» THE PROBLEM
Please report each line in the material below that includes "besoin".

» RECORDED DATA
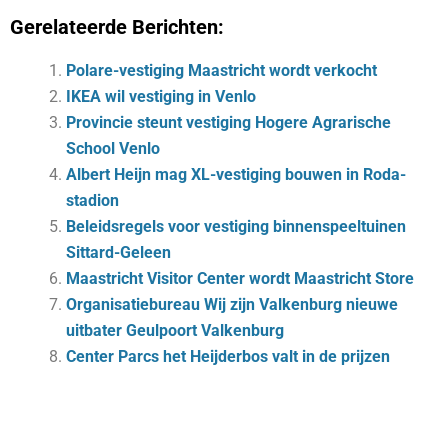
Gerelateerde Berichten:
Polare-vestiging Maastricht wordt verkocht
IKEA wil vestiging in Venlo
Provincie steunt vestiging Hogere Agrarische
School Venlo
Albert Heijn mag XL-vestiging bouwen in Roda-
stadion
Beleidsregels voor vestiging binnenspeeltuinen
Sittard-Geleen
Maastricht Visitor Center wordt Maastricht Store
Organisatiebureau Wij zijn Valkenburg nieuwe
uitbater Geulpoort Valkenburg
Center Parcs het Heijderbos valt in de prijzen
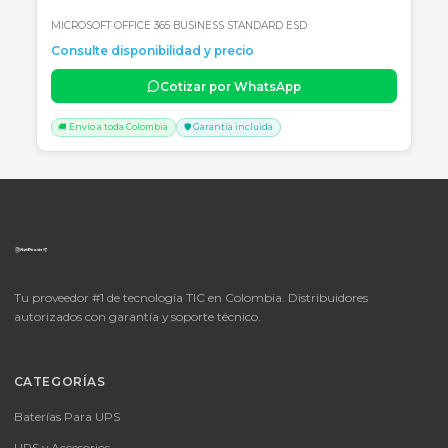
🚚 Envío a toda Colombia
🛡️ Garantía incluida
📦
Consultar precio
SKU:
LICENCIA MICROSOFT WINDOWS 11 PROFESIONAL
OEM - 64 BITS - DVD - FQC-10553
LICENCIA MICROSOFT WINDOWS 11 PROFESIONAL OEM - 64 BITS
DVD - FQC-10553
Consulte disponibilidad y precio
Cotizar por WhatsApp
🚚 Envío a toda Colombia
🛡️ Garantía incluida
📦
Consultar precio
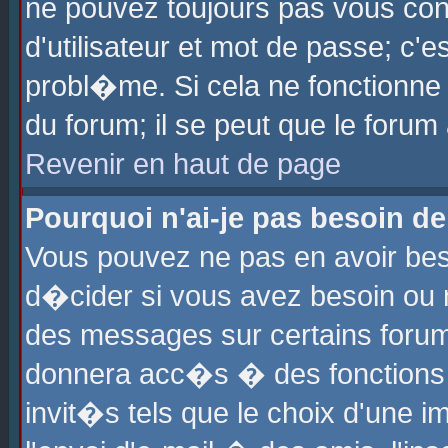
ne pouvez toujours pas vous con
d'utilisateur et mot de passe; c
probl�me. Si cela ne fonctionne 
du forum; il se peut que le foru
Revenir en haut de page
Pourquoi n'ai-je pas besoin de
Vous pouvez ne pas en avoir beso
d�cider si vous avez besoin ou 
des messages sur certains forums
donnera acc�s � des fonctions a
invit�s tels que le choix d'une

==

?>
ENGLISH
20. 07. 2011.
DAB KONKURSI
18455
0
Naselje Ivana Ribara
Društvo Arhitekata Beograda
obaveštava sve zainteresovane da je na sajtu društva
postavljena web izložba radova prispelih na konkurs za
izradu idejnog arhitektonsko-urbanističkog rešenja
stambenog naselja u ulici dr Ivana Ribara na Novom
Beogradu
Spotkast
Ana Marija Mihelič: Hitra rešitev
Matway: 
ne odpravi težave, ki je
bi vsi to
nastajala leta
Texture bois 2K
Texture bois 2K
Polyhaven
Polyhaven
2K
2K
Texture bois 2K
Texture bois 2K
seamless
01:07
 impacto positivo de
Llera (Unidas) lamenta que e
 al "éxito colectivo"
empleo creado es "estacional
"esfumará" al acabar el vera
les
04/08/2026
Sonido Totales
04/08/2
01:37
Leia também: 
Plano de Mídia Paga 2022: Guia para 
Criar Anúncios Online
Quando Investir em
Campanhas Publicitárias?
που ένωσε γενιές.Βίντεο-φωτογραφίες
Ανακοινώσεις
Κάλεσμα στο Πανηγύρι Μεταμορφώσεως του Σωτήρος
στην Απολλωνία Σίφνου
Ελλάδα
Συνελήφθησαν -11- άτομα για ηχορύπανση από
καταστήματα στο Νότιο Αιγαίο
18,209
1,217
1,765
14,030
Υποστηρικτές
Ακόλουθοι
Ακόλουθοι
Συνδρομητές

» RESULT FOR THIS TASK
Pourquoi n'ai-je pas besoin de
d�cider si vous avez besoin ou 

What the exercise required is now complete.